The detail error from example is pretty awful and missing any useful detail. Is it the limitation of the jsonschema library?

naedish a year ago

This is interesting. Would be curious to see if this can replace pydantic for specific cases.

  • kkirsche a year ago

    With pydantic’s funding, it wouldn’t surprise me if they enter this space themselves (the company side not the existing python library side)
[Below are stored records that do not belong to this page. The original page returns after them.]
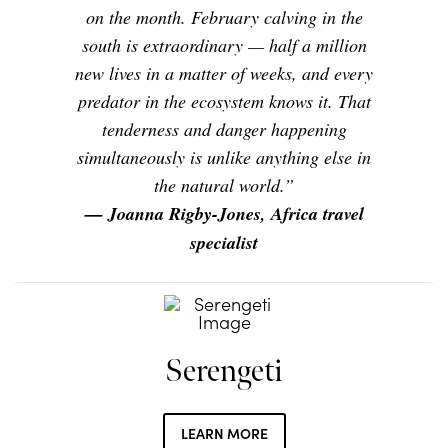
on the month. February calving in the
south is extraordinary — half a million
new lives in a matter of weeks, and every
predator in the ecosystem knows it. That
tenderness and danger happening
simultaneously is unlike anything else in
the natural world.”
— Joanna Rigby-Jones, Africa travel
specialist
Serengeti
LEARN MORE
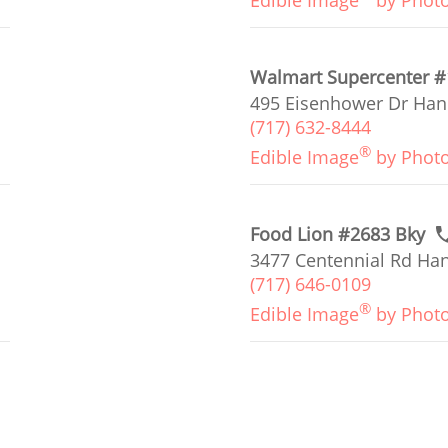
Edible Image
by Phot
Walmart Supercenter 
495 Eisenhower Dr Han
(717) 632-8444
®
Edible Image
by Phot
Food Lion #2683 Bky
3477 Centennial Rd Han
(717) 646-0109
®
Edible Image
by Phot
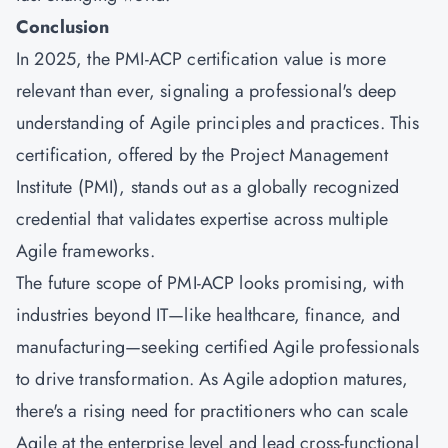
Conclusion
In 2025, the PMI-ACP certification value is more
relevant than ever, signaling a professional's deep
understanding of Agile principles and practices. This
certification, offered by the Project Management
Institute (PMI), stands out as a globally recognized
credential that validates expertise across multiple
Agile frameworks.
The future scope of PMI-ACP looks promising, with
industries beyond IT—like healthcare, finance, and
manufacturing—seeking certified Agile professionals
to drive transformation. As Agile adoption matures,
there's a rising need for practitioners who can scale
Agile at the enterprise level and lead cross-functional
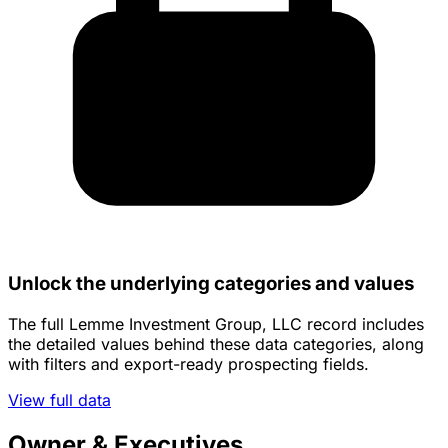
Unlock the underlying categories and values
The full Lemme Investment Group, LLC record includes
the detailed values behind these data categories, along
with filters and export-ready prospecting fields.
View full data
Owner & Executives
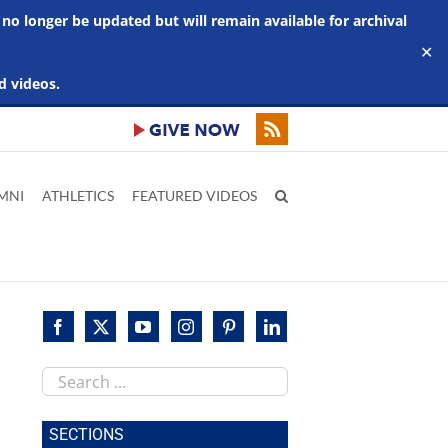
 no longer be updated but will remain available for archival
✕
d videos.
MNI
ATHLETICS
FEATURED VIDEOS
Search
this
site
SECTIONS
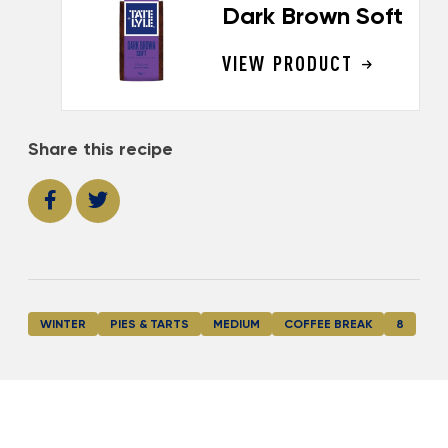
Dark Brown Soft
VIEW PRODUCT
Share this recipe
WINTER
PIES & TARTS
MEDIUM
COFFEE BREAK
8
    Funding Ref: https://pydantic.dev/announcement/

rapfaria a year ago

Wouldn't you wanna save the json even if the structure is incorrect?

  • rco8786 a year ago

    If you want that behavior, just don't use json schema.

roenxi a year ago

I can see some technical advantages to supporting JSON schema directly; but I suspect most people will be using this extension because SQL is really ugly and they don't want to use it to set up their schemas in pg proper.

It says a lot about how weak the SQL syntax is. An extension to replace CREATE TABLE with a JSON schema construct would be wildly popular.